From: "Kilian Kilger via GitGitGadget" <gitgitgadget@gmail.com>
To: git@vger.kernel.org
Cc: Tao Klerks <tao@klerks.biz>, Kilian Kilger <kkilger@gmail.com>,
Kilian Kilger <kkilger@gmail.com>
Subject: [PATCH v2] git-p4: fix bug with encoding of p4 client name
Date: Mon, 18 Jul 2022 08:57:59 +0000 [thread overview]
Message-ID: <pull.1285.v2.git.git.1658134679233.gitgitgadget@gmail.com> (raw)
In-Reply-To: <pull.1285.git.git.1657267260405.gitgitgadget@gmail.com>
From: Kilian Kilger <kkilger@gmail.com>
The Perforce client name can contain arbitrary characters
which do not decode to UTF-8. Use the fallback strategy
implemented in metadata_stream_to_writable_bytes() also
for the client name.
Signed-off-by: Kilian Kilger <kkilger@gmail.com>
---
git-p4: Fix bug with encoding of P4 client name
Published-As: https://github.com/gitgitgadget/git/releases/tag/pr-git-1285%2Fcohomology%2Fmaint-v2
Fetch-It-Via: git fetch https://github.com/gitgitgadget/git pr-git-1285/cohomology/maint-v2
Pull-Request: https://github.com/git/git/pull/1285
Range-diff vs v1:
1: 7393b59c642 ! 1: 3280a9579bc git-p4: fix bug with encoding of p4 client name
@@
## Metadata ##
-Author: Kilian Kilger <kilian.kilger@sap.com>
+Author: Kilian Kilger <kkilger@gmail.com>
## Commit message ##
git-p4: fix bug with encoding of p4 client name
@@ Commit message
Signed-off-by: Kilian Kilger <kkilger@gmail.com>
## git-p4.py ##
+@@ git-p4.py: def isModeExecChanged(src_mode, dst_mode):
+ return isModeExec(src_mode) != isModeExec(dst_mode)
+
+
++def p4KeysContainingNonUtf8Chars():
++ """Returns all keys which may contain non UTF-8 encoded strings
++ for which a fallback strategy has to be applied.
++ """
++ return ['desc', 'client', 'FullName']
++
++
++def p4KeysContainingBinaryData():
++ """Returns all keys which may contain arbitrary binary data
++ """
++ return ['data']
++
++
++def p4KeyContainsFilePaths(key):
++ """Returns True if the key contains file paths.

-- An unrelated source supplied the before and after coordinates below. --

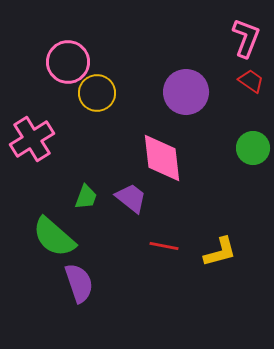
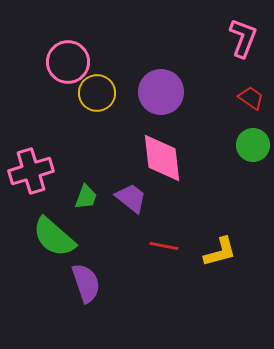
pink L-shape: moved 3 px left
red trapezoid: moved 17 px down
purple circle: moved 25 px left
pink cross: moved 1 px left, 32 px down; rotated 15 degrees clockwise
green circle: moved 3 px up
purple semicircle: moved 7 px right
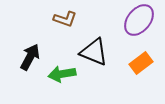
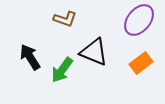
black arrow: rotated 60 degrees counterclockwise
green arrow: moved 4 px up; rotated 44 degrees counterclockwise
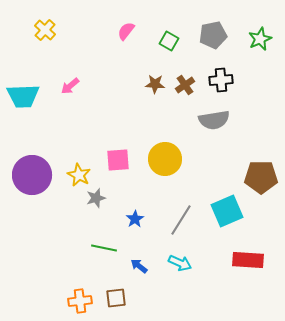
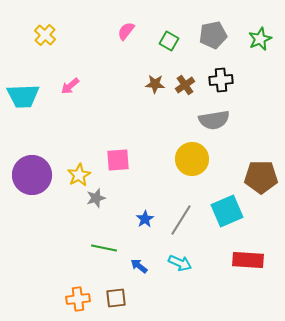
yellow cross: moved 5 px down
yellow circle: moved 27 px right
yellow star: rotated 15 degrees clockwise
blue star: moved 10 px right
orange cross: moved 2 px left, 2 px up
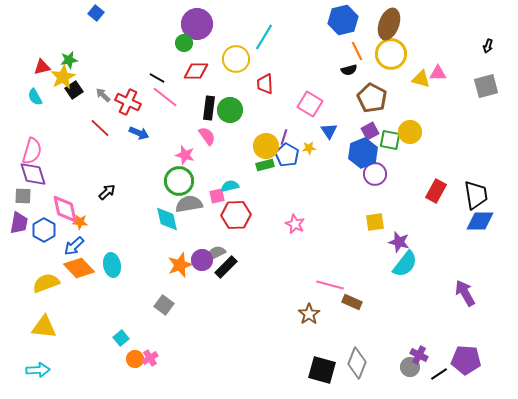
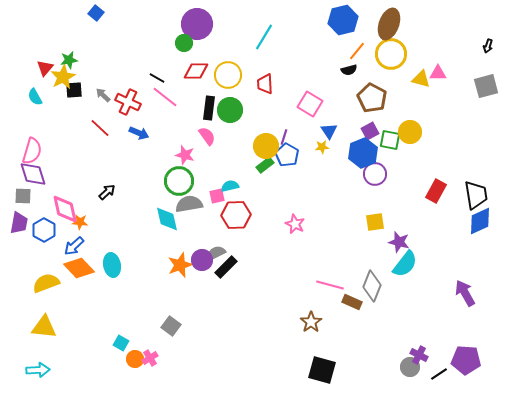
orange line at (357, 51): rotated 66 degrees clockwise
yellow circle at (236, 59): moved 8 px left, 16 px down
red triangle at (42, 67): moved 3 px right, 1 px down; rotated 36 degrees counterclockwise
black square at (74, 90): rotated 30 degrees clockwise
yellow star at (309, 148): moved 13 px right, 1 px up
green rectangle at (265, 165): rotated 24 degrees counterclockwise
blue diamond at (480, 221): rotated 24 degrees counterclockwise
gray square at (164, 305): moved 7 px right, 21 px down
brown star at (309, 314): moved 2 px right, 8 px down
cyan square at (121, 338): moved 5 px down; rotated 21 degrees counterclockwise
gray diamond at (357, 363): moved 15 px right, 77 px up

These are handled by decode_path().
++ Otherwise False.
++ """
++ return key.startswith('depotFile') or key in ['path', 'clientFile']
++
++
++def p4KeyWhichCanBeDirectlyDecoded(key):
++ """Returns True if the key can be directly decoded as UTF-8 string
++ Otherwise False.
++
++ Keys which can not be encoded directly:
++ - `data` which may contain arbitrary binary data
++ - `desc` or `client` or `FullName` which may contain non-UTF8 encoded text
++ - `depotFile[0-9]*`, `path`, or `clientFile` which may contain non-UTF8 encoded text, handled by decode_path()
++ """
++ if key in p4KeysContainingNonUtf8Chars() or \
++ key in p4KeysContainingBinaryData() or \
++ p4KeyContainsFilePaths(key):
++ return False
++ return True
++
++
+ def p4CmdList(cmd, stdin=None, stdin_mode='w+b', cb=None, skip_info=False,
+ errors_as_exceptions=False, *k, **kw):
+
@@ git-p4.py: def p4CmdList(cmd, stdin=None, stdin_mode='w+b', cb=None, skip_info=False,
+ try:
+ while True:
+ entry = marshal.load(p4.stdout)
++
if bytes is not str:
- # Decode unmarshalled dict to use str keys and values, except for:
- # - `data` which may contain arbitrary binary data
+- # Decode unmarshalled dict to use str keys and values, except for:
+- # - `data` which may contain arbitrary binary data
- # - `desc` or `FullName` which may contain non-UTF8 encoded text handled below, eagerly converted to bytes
-+ # - `desc` or `client` or `FullName` which may contain non-UTF8 encoded text handled below, eagerly converted to bytes
- # - `depotFile[0-9]*`, `path`, or `clientFile` which may contain non-UTF8 encoded text, handled by decode_path()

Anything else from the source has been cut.